01 - Preheat the oven to 425°F. Line a baking sheet with parchment paper.
02 - Combine red bell pepper, zucchini, red onion, and carrot with olive oil, salt, and black pepper. Spread evenly on the prepared baking sheet.
03 - Roast the vegetables for 20 to 25 minutes, stirring halfway through, until tender and slightly caramelized. Allow to cool slightly.
04 - In a medium saucepan, bring quinoa and water or broth to a boil. Reduce heat, cover, and simmer for 15 minutes or until liquid is absorbed. Remove from heat and let stand covered for 5 minutes. Fluff with a fork and let cool slightly.

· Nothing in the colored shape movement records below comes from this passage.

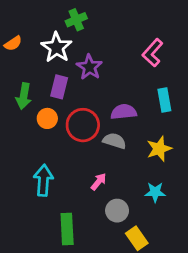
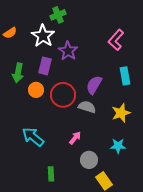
purple semicircle: (124, 112) -> (94, 85), turned -54
cyan arrow: (43, 180) -> (33, 137), turned -55
green rectangle: (67, 229) -> (51, 174), size x0.6

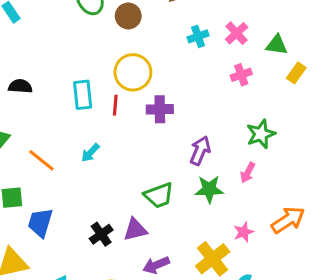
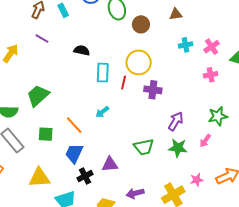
black semicircle: (20, 86) -> (82, 50), moved
orange line: (41, 160) -> (74, 125), moved
blue trapezoid: (40, 223) -> (74, 153), moved
purple triangle: (135, 230) -> (110, 164), moved
black cross: (101, 234) -> (85, 176), moved

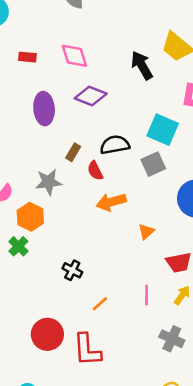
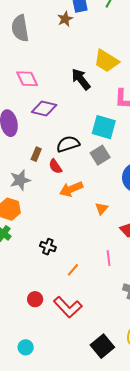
red circle: (47, 334) -> (35, 299), size x0.6
red L-shape: (87, 350) -> (68, 307), turned -32

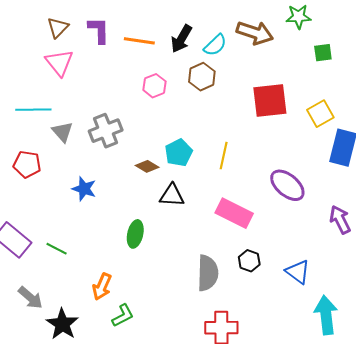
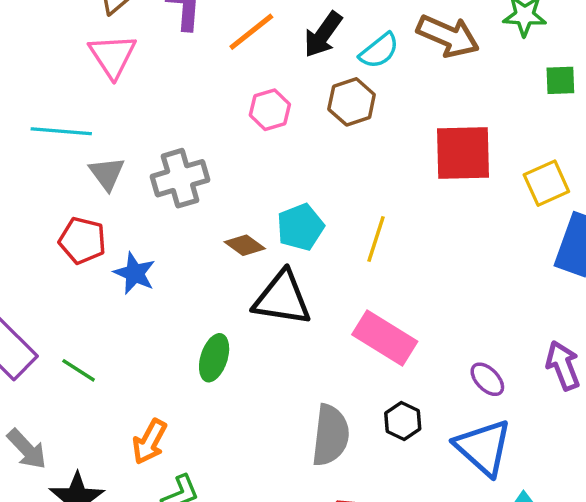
orange line: (139, 41) -> (251, 32), turned -52
red pentagon: (27, 164) -> (82, 240), moved
purple ellipse: (287, 185) -> (487, 379), moved, size x0.6
black triangle: (172, 195) -> (282, 298), size x1.4
blue triangle: (298, 272) -> (483, 447), size x1.4

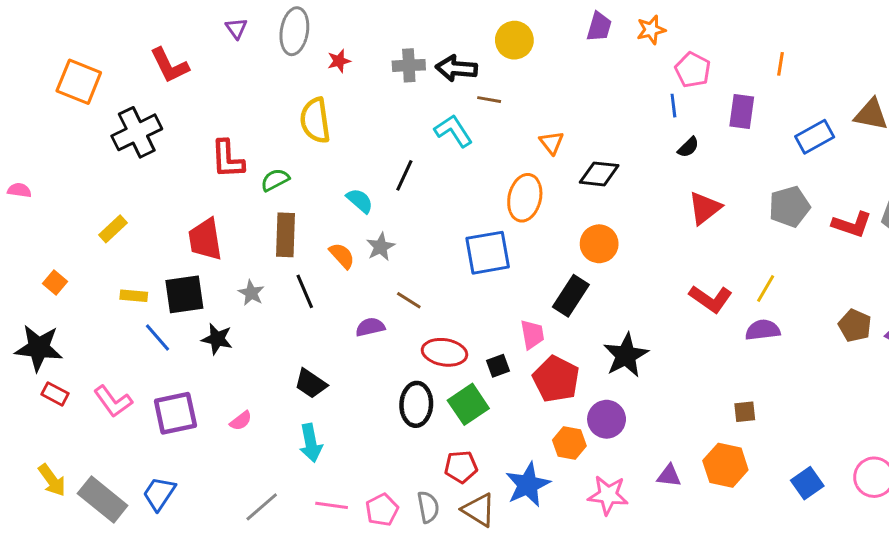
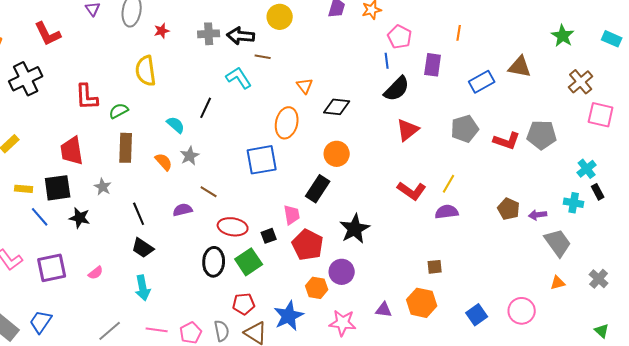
black semicircle: (688, 147) -> (397, 89), size x1.8
black line: (305, 291) -> (139, 214), moved

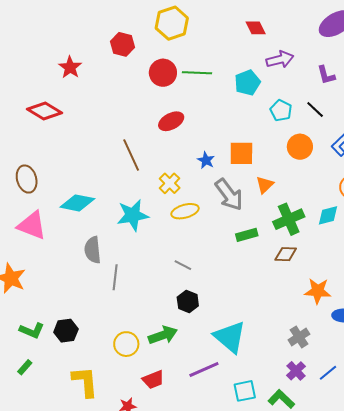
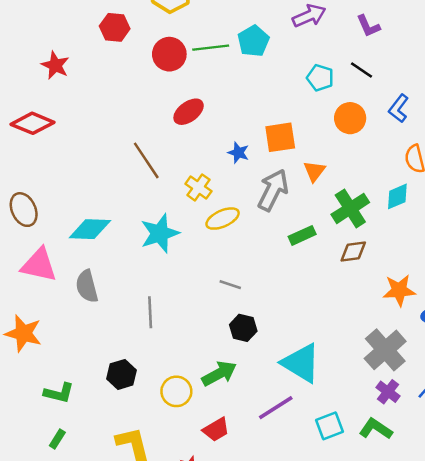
cyan pentagon: (248, 83) -> (253, 41), moved
gray arrow: (229, 195) -> (273, 190), turned -108
gray semicircle: (93, 250) -> (87, 286), moved
black hexagon: (66, 331) -> (121, 374), moved
gray cross: (299, 337) -> (385, 350), size x1.6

05 - Whisk together tahini, lemon juice, olive oil, maple syrup or honey, garlic, salt, and water in a small bowl until smooth and creamy.
06 - In a large bowl, mix cooked quinoa, roasted vegetables, chickpeas, cherry tomatoes, and parsley. Drizzle with tahini-lemon dressing and toss gently to combine.
07 - Serve warm or chilled, garnished with additional parsley if desired.

# Helpful Hints:

01 -
  • It actually tastes good cold the next day, which means lunch prep becomes something you'll actually want to repeat.
  • The tahini dressing is so versatile it'll make you wonder why you haven't been drizzling it on everything.
  • You get to roast vegetables until they're caramelized and slightly charred, which is honestly half the pleasure of cooking.
02 -
  • Rinsing quinoa before cooking isn't optional—it removes the bitter coating and changes everything about how good it tastes.
  • Don't overcrowd your baking sheet with vegetables or they'll steam instead of roast, and steamed is sad.
  • Make the dressing while everything else cooks so it's ready when you need it, and taste it before you commit—tahini varies brand to brand.
03 -
  • Make a double batch of the tahini dressing and keep it in a jar—it'll stay good for a week and you'll find endless uses for it.
  • Prep all your vegetables the night before and store them in containers, then roast them fresh the morning you want to eat; this tastes better than pre-roasted and makes your morning simpler.